Bilmiyorum; Yani yalan söylediğini zannetmiyorum ama emin değilim.
ardında bıraktığın sadece kendi hayatın değil ki. Seninle birlikte nefes alıp veren nice insan değer katıyor hayatına. Mükemmellik adına kusursuzluğun mimarı olabilmenin sancıları olsada içinde. Hatalarını yaşamın bir parçası olarak görebilmek zordur belki. Ama yaşamından hata yaptığını zannettiğin anları kesip aldığında geride kalan nedir ki?

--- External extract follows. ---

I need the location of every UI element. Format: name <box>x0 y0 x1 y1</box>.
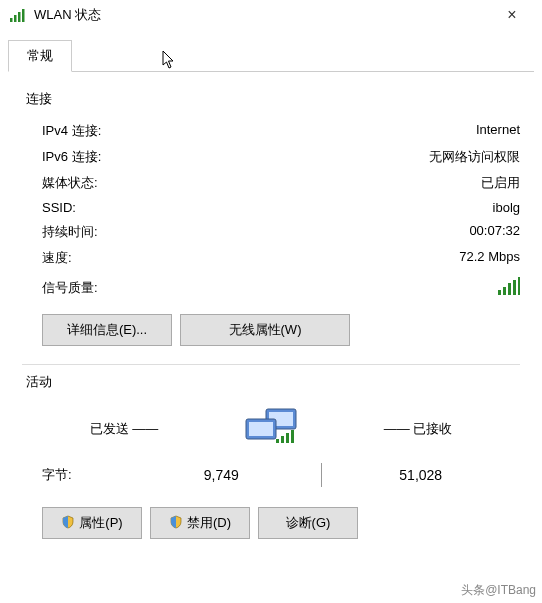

Steril bir ortamda yalnızlığın izoleli soğuk uzaklığı geceden daha karanlık daha korkutucudur. İçinde kalan hatıraları unutmaya başladığında kendinden yitirilen parçaların bir daha dönüşü olmadan elinden kayıp gittiğini görürsün. Bir gün gelipte anlamsız bir yaşama anlamsız bir dünyaya ait hissedersen kendini. Geçmişinle yüzleşmen gerekebilir. Oysa unuttuğun hatıralardaki bir gözyaşıydı belki seni sonsuzluktan uzak tutan.
5 Comments:
"oysa unuttuğun hatıralardaki bir gözyaşıydı seni sonsuzluktan uzak tutan"
Belkide bu yüzden,sonsuz değil hiçbirşey değil mi?? :(
07 Kasım, 2006 20:35
GÜZEL BİR YAZI OLMUŞ CEMAL ;) BURDA DA DEMEK İSTİYORUMM İYİ Kİ DOĞDUN İYİ Kİ VARSIN CANIMM ARKADAŞIM :) O GÜZEL YÜREĞİN İYİ Kİ VAR :)
09 Kasım, 2006 14:05
Özge: Bilmem ben sorgulamıyorum içimden geçenleri yazıya aktarıyorum. Yıllar önce okuyup çok sevdiğim bir kitap ile bu yazıyı yazmadan önce izediğim film arasındaki benzerlikler bende bu kelimeleri yazmaya yöneltti.
Belki de sonsuzluk bir hiç;
Bizi birbirimizden uzak tutan ne oysa.
Zehra: Sağolasın iyiki senin gibi bi dostum var :)
10 Kasım, 2006 19:23
"Hatalarını yaşamın bir parçası olarak görebilmek zordur belki"
Nasıl bir çocuk düşe kalka büyüyorsa,insanlarda hayatta hata yapıp bu hatalarının farkına vararak yaşamı öğrenecekler.Hatasız kul olmaz.Demek ki bazı şeyleri görüp farkına varmamız gerekiyor ki,bu hataları yapıyoruz.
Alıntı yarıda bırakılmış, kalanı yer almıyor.